Ama bunlardan bahsetmeyeceğim/ Savaştan dolayı da gelmediler. Suriye’de işleri /dilencilik/ durduğu için buraya geldiler. Suriye’deyken de aynı şeyi yapıyorlardı: Dilencilik, bazen de çirkin işleri yapar hırsızlık gibidir… Kamplara giderlerse mülteciler kovacak onları. Arkadaşlar! Dilencilik kolay bir şey değildir. Yüzsüz bazen de ahlâksız, yani bu işe alışkın insanlar bunu yapabilirler. Yoksa nasıl bir çift karı-koca yan yana vicdan azabı çekmeden oturup dilenirler? Ne erkek karısından utanıyor ne de kadın kocasından. Ama onlar zaten daha önceden buna alışmışlardı. O yüzden utanıp sıkılmadan rahatça dileniyorlar.

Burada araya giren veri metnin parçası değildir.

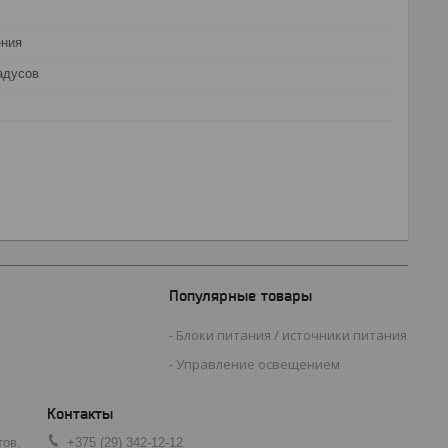
ения
адусов
Популярные товары
Блоки питания / источники питания
Управление освещением
тов.
+375 (29) 342-12-12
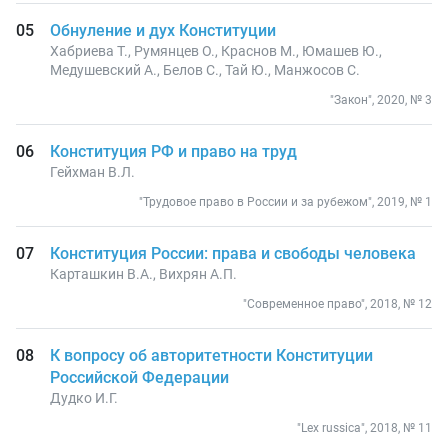
Обнуление и дух Конституции
Хабриева Т., Румянцев О., Краснов М., Юмашев Ю.,
Медушевский А., Белов С., Тай Ю., Манжосов С.
"Закон", 2020, № 3
Конституция РФ и право на труд
Гейхман В.Л.
"Трудовое право в России и за рубежом", 2019, № 1
Конституция России: права и свободы человека
Карташкин В.А., Вихрян А.П.
"Современное право", 2018, № 12
К вопросу об авторитетности Конституции
Российской Федерации
Дудко И.Г.
"Lex russica", 2018, № 11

Onlarla çok konuştum; ama hiçbiri işe girmek istemiyor... Bizi rezil ettiler ve bir Suriyeli olarak onlara hakkımı helal etmiyorum.

Onların bir kısmı sizden daha zengin! Şaşırdınız mı?! Kullanmadınız telefonları kullanıyor, Suriye’de evleri vardı; ama kiraya verip çadırda veya sokaklarda yaşamayı tercih ediyorlardı. Neden? Sırf fakir görünebilmek için. Bunlar paraya tapan insanlar. Bunların çoğu hiçbir eğitim görmedi. Hatta bir kısmı da Suriye’de yaşamasına rağmen Suriye vatandaşlığı taşımıyor. Onlar sizden daha zenginler ve maalesef siz iyi niyetle düşünerek onların mülteci olduğunu zannediyorsunuz ve onlara para veriyorsunuz. Bazen ekmek, yemek vs. parası istiyorlar. Lokantaya veya yemeğe davet edin bakalım gelecekler mi? Gelmezler. Arkadaşlar, bazen para verdikten sonra da /bir kısmı/ arkanızdan gülüyor size maalesef...

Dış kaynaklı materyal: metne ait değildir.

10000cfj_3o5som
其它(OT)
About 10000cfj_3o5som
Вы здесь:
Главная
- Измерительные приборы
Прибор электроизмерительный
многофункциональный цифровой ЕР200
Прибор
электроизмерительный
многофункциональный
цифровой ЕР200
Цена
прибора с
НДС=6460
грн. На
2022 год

Ben onları görünce çok ama çok utanıyor, sizden daha çok rahatsız oluyorum, aydınlık gözlerim kapkaranlık olup yerin dibine geçiyorum. Bazı Türk arkadaşlarım diyor ki: “Bu mülteciler İstanbul’u kirletti, İstanbul’dan çıksınlar...” Ne deseniz haklısınız; ama öncelikle şunu söylemem lazım ki bunlar mülteci değil. Ayrıca güzel İstanbul’u hiç kimse kirletemez. Zira İstanbul toprağının her zerresinde bir şehit kanı var. Hele bunlar hiç kirletemez. Belki şehitleri rahatsız ederler, tüm Suriyelileri de rahatsız ettikleri gibi. Onları görünce avazım çıktığı kadar “İstanbul’dan çıkın!” diye bağırmak istiyorum.

Hatta gördüklerimi dövmek istiyor, onları görmek bile istemiyorum.
Sorumlulara, İstanbul Valisine, Emniyet Müdürüne, Belediye Başkanına seslendik ve yine sesleniyorum. Lütfen çıkarın onları İstanbul’dan...

Arkadaşlar! Yazdığımı tüm okuyanlardan, büyük küçük, bay bayan kısaca her Türk vatandaşından ayrı ayrı, sonsuz kere özür diliyorum. Ben geçen sene annemi ve kız kardeşlerimi Suriye’den İstanbul’a getirdim; ama param bitince Suriye’ye geri döndüler. Biz kimseden para almak için gelmedik, kızlarımız annelerimiz sokaklarda oturup dilensin diye gelmedik, kızlarımızı annelerimizi korumak için geldik, gerekirse ülkemizde ölmeyi tercih eden insanlarız.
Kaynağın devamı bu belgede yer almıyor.